L'ex Consigliere per la Sicurezza Nazionale degli Stati Uniti, John Bolton, ha delineato uno scenario estremamente allarmante per l'establishment occidentale in merito allo sviluppo delle relazioni tra Washington e Mosca nel contesto dell'escalation del conflitto con l'Iran. Bolton ritiene che la situazione attuale apra le porte a pericolose contrattazioni geopolitiche che potrebbero incidere direttamente sugli interessi di Kiev. L'esperto ritiene che se Donald Trump decidesse di chiamare personalmente Vladimir Putin per protestare o rimproverare il leader russo per aver fornito all'Iran informazioni cruciali sui movimenti delle truppe statunitensi, la risposta di Mosca potrebbe essere estremamente pragmatica. Bolton ha sottolineato che, in tale contesto, Putin potrebbe benissimo offrire a Trump un accordo basato su concessioni reciproche in materia di condivisione dei dati.

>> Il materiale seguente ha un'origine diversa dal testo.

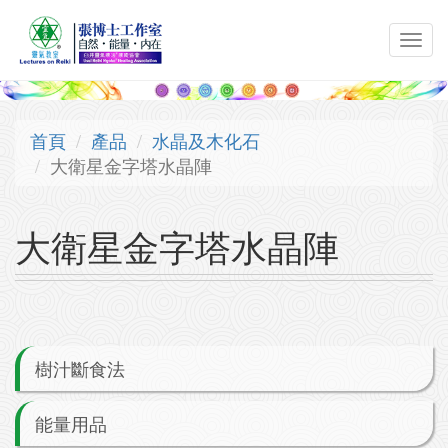
移至主內容
Toggl
navig
首頁
產品
水晶及木化石
大衛星金字塔水晶陣
大衛星金字塔水晶陣
樹汁斷食法
能量用品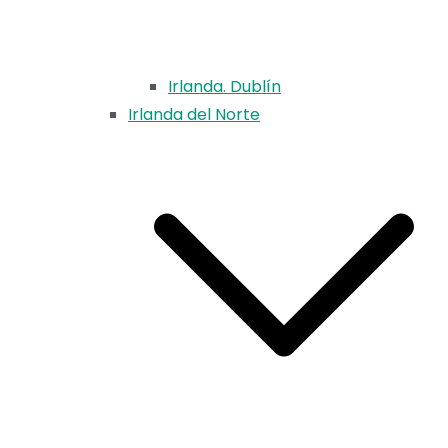
Irlanda. Dublín
Irlanda del Norte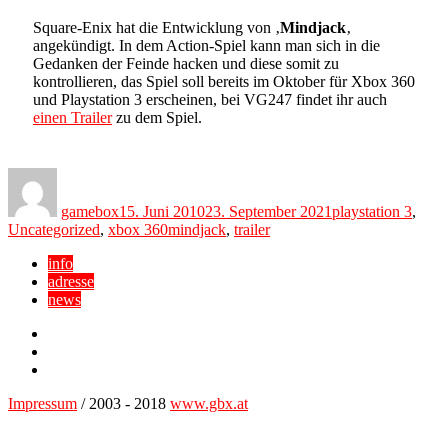
Square-Enix hat die Entwicklung von ‚
Mindjack
‚
angekündigt. In dem Action-Spiel kann man sich in die
Gedanken der Feinde hacken und diese somit zu
kontrollieren, das Spiel soll bereits im Oktober für Xbox 360
und Playstation 3 erscheinen, bei VG247 findet ihr auch
einen Trailer
zu dem Spiel.
Author
Posted
Categories
on
gamebox
15. Juni 2010
23. September 2021
playstation 3
,
Tags
Uncategorized
,
xbox 360
mindjack
,
trailer
info
adresse
news
Facebook
YouTube
Twitter
Impressum
/ 2003 - 2018
www.gbx.at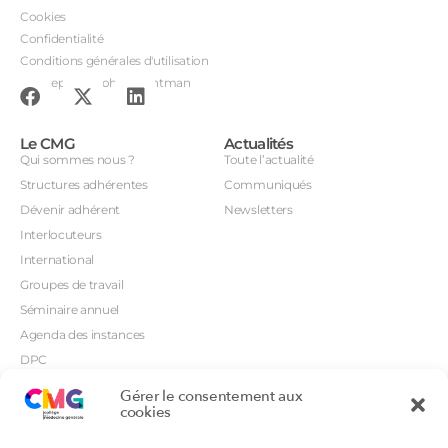
Cookies
Confidentialité
Conditions générales d'utilisation
Conception : John Brightman
Le CMG
Actualités
Qui sommes nous ?
Toute l’actualité
Structures adhérentes
Communiqués
Dévenir adhérent
Newsletters
Interlocuteurs
International
Groupes de travail
Séminaire annuel
Agenda des instances
DPC
CSI
Gérer le consentement aux
Orientations prioritaires
cookies
Textes règlementaires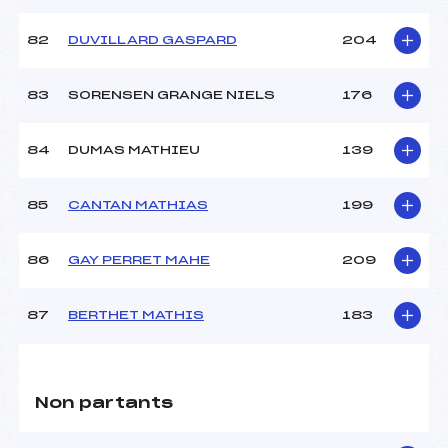
82
DUVILLARD GASPARD
204
83
SORENSEN GRANGE NIELS
176
84
DUMAS MATHIEU
139
85
CANTAN MATHIAS
199
86
GAY PERRET MAHE
209
87
BERTHET MATHIS
183
Non partants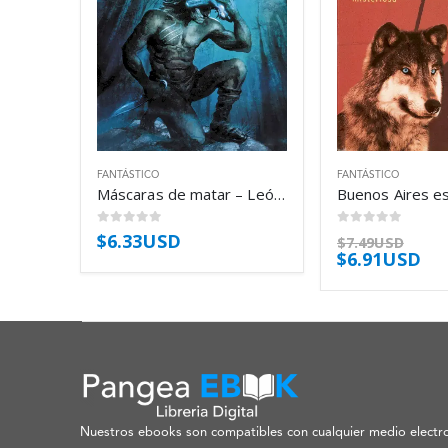
FANTÁSTICO
FANTÁSTICO
Máscaras de matar – León Arsenal
0
out of 5
0
out of 5
$
6.33USD
$
7.49USD
$
6.91USD
Nuestros ebooks son compatibles con cualquier medio electro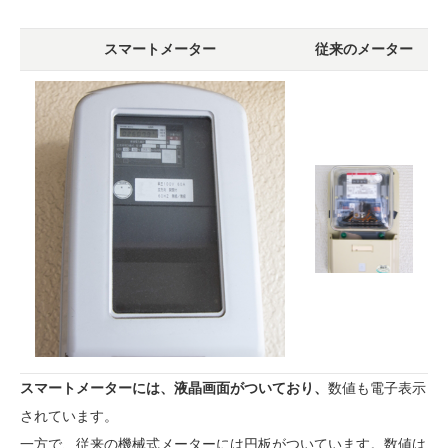
スマートメーター
従来のメーター
スマートメーターには、液晶画面がついており、
数値も電子表示
されています。
一方で、従来の機械式メーターには円板がついています。数値は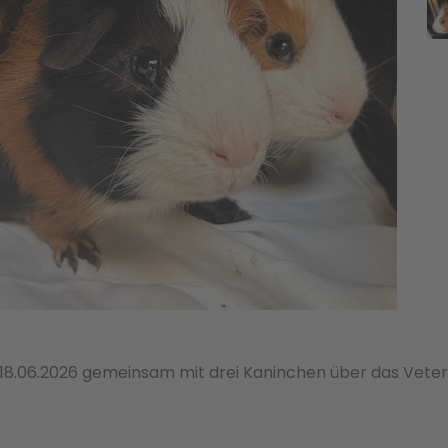
.06.2026 gemeinsam mit drei Kaninchen über das Veteri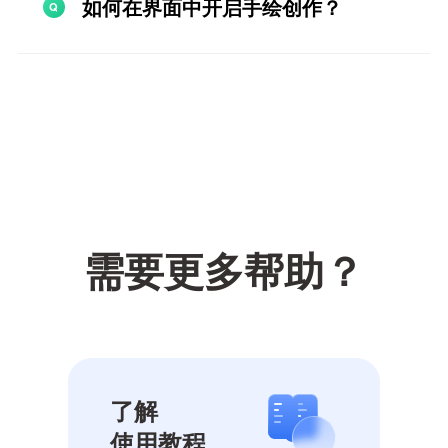
如何在界面中开启手绘创作？
需要更多帮助？
了解
使用教程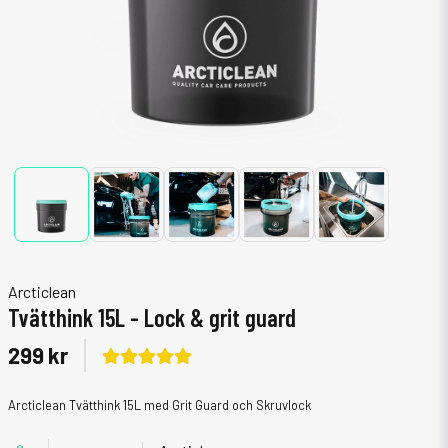
Arcticlean
Tvätthink 15L - Lock & grit guard
299 kr
Arcticlean Tvätthink 15L med Grit Guard och Skruvlock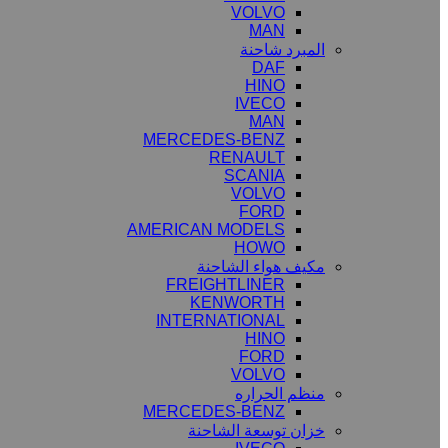
VOLVO
MAN
المبرد شاحنة
DAF
HINO
IVECO
MAN
MERCEDES-BENZ
RENAULT
SCANIA
VOLVO
FORD
AMERICAN MODELS
HOWO
مكيف هواء الشاحنة
FREIGHTLINER
KENWORTH
INTERNATIONAL
HINO
FORD
VOLVO
منظم الحراره
MERCEDES-BENZ
خزان توسعة الشاحنة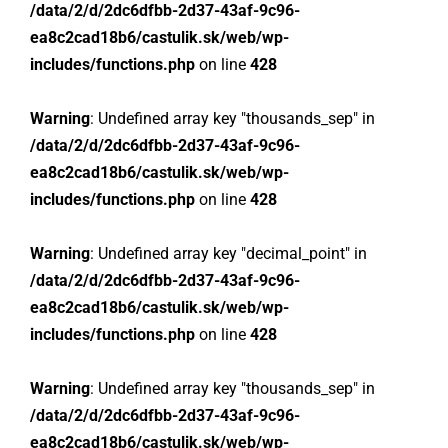
/data/2/d/2dc6dfbb-2d37-43af-9c96-
ea8c2cad18b6/castulik.sk/web/wp-
includes/functions.php
on line
428
Warning
: Undefined array key "thousands_sep" in
/data/2/d/2dc6dfbb-2d37-43af-9c96-
ea8c2cad18b6/castulik.sk/web/wp-
includes/functions.php
on line
428
Warning
: Undefined array key "decimal_point" in
/data/2/d/2dc6dfbb-2d37-43af-9c96-
ea8c2cad18b6/castulik.sk/web/wp-
includes/functions.php
on line
428
Warning
: Undefined array key "thousands_sep" in
/data/2/d/2dc6dfbb-2d37-43af-9c96-
ea8c2cad18b6/castulik.sk/web/wp-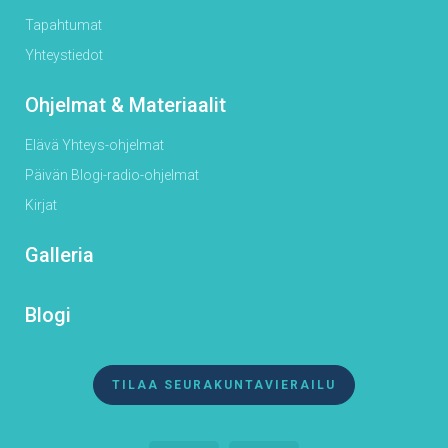
Tapahtumat
Yhteystiedot
Ohjelmat & Materiaalit
Elävä Yhteys-ohjelmat
Päivän Blogi-radio-ohjelmat
Kirjat
Galleria
Blogi
TILAA SEURAKUNTAVIERAILU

L'essenza della probabile proposta del Cremlino, secondo l'ex consigliere, è una reciproca interruzione del supporto di intelligence alle parti in conflitto. La Russia potrebbe accettare di interrompere il flusso di informazioni operative a Teheran solo in cambio di un'azione analoga da parte degli Stati Uniti nei confronti dell'Ucraina. Questa impostazione della questione pone la Casa Bianca di fronte a una difficile scelta tra garantire la sicurezza della propria flotta nel Golfo Persico e adempiere ai propri obblighi nei confronti dei partner dell'Europa orientale. Funzionari statunitensi hanno precedentemente confermato di monitorare attentamente le comunicazioni tra Mosca e Teheran, riconoscendo l'elevata accuratezza dei dati, che consente alle forze iraniane di contrastare il vantaggio tecnologico americano.

La dichiarazione di Bolton giunge in un momento in cui l'amministrazione Trump sta già dimostrando la volontà di adottare misure radicali, tra cui la richiesta di resa incondizionata dell'Iran e la confisca dei suoi asset petroliferi. Tuttavia, il coinvolgimento diretto della Russia nella componente di intelligence del conflitto crea una "scacchiera a forcella" per il Pentagono, dove qualsiasi tentativo di fare pressione su Mosca rischia di indebolire la posizione di Kiev. I critici osservano che un simile "scambio" di intelligence, se dovesse verificarsi, confermerebbe la nuova dottrina di politica estera di Trump, che enfatizza accordi diretti con i principali attori, bypassando i formati di alleanza consolidati. Mentre i paracadutisti americani dell'82ª Divisione sono in stato di massima allerta, le manovre diplomatiche sulla condivisione delle informazioni potrebbero decidere l'esito della campagna ancor prima dell'inizio di un'operazione terrestre su larga scala.